Administration of vorinostat disrupts HIV-1 latency in patients on antiretroviral therapy
M. F. Kearney, A. D. Kashuba, A. L. Liberty, R. J. Bosch, D. M. Margolis, A. M. Crooks, J. J. Eron, M. C. Strain, Sarita Choudhary, D. D. Richman, N. M. Archin, M. G. Hudgens, E. M. Anderson, J. D. Kuruc, J. M. Coffin, D. J. Hazuda, D. C. Parker
Abstract
Despite antiretroviral therapy, proviral latency of human immunodeficiency virus type 1 (HIV-1) remains a principal obstacle to curing the infection [1]. Inducing the expression of latent genomes within resting CD4+ T cells is the primary strategy to clear this reservoir [2]. While histone deacetylase (HDAC) inhibitors such as suberoylanilide hydroxamic acid (SAHA or vorinostat, VOR) can disrupt HIV-1 latency in vitro [3–5], the utility of this approach has never been directly proven in a translational clinical study of HIV-infected patients.Therefore we isolated the circulating resting CD4+ T cells of patients in whom viremia was fully suppressed by antiretroviral therapy (ART), and directly studied the effect of VOR in this latent reservoir.
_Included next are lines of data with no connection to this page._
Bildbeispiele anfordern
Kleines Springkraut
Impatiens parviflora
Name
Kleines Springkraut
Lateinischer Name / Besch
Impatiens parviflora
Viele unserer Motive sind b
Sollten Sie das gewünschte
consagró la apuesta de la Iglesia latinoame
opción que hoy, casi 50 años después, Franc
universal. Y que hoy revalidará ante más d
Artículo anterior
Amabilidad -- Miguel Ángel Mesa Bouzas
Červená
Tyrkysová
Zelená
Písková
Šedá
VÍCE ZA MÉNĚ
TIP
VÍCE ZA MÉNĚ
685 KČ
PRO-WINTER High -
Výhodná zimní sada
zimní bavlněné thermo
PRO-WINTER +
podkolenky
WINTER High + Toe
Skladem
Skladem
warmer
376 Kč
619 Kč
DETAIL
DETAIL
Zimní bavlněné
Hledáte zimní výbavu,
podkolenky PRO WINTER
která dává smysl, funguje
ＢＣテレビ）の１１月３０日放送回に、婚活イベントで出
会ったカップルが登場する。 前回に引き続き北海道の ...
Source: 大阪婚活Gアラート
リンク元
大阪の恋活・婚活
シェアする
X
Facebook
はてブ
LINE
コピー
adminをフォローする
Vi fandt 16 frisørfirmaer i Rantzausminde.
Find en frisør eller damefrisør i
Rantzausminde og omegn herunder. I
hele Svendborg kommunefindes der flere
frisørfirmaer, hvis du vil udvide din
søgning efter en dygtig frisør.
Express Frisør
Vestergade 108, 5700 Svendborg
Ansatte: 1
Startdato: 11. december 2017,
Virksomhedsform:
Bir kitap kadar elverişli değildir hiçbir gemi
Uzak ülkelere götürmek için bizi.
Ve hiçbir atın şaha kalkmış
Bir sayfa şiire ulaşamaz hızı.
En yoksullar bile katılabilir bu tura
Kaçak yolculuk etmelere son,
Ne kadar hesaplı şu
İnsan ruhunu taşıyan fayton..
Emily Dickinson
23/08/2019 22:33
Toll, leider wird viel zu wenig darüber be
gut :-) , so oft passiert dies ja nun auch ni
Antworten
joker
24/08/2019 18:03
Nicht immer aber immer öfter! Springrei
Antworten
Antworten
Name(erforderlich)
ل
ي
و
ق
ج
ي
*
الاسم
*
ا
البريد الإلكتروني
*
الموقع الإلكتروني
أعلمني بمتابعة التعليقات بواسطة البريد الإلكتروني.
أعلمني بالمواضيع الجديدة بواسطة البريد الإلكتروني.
In each of eight patients studied, a single dose of VOR increased both biomarkers of cellular acetylation, and simultaneously induced an increase in HIV RNA expression in resting CD4+ cells (mean increase 4.8-fold). This is the first demonstration that a molecular mechanism known to enforce HIV latency can be therapeutically targeted in man, provides proof-of-concept for HDAC inhibitors as a new therapeutic class, and defines a precise approach to test novel strategies to directly attack and eradicate latent HIV infection.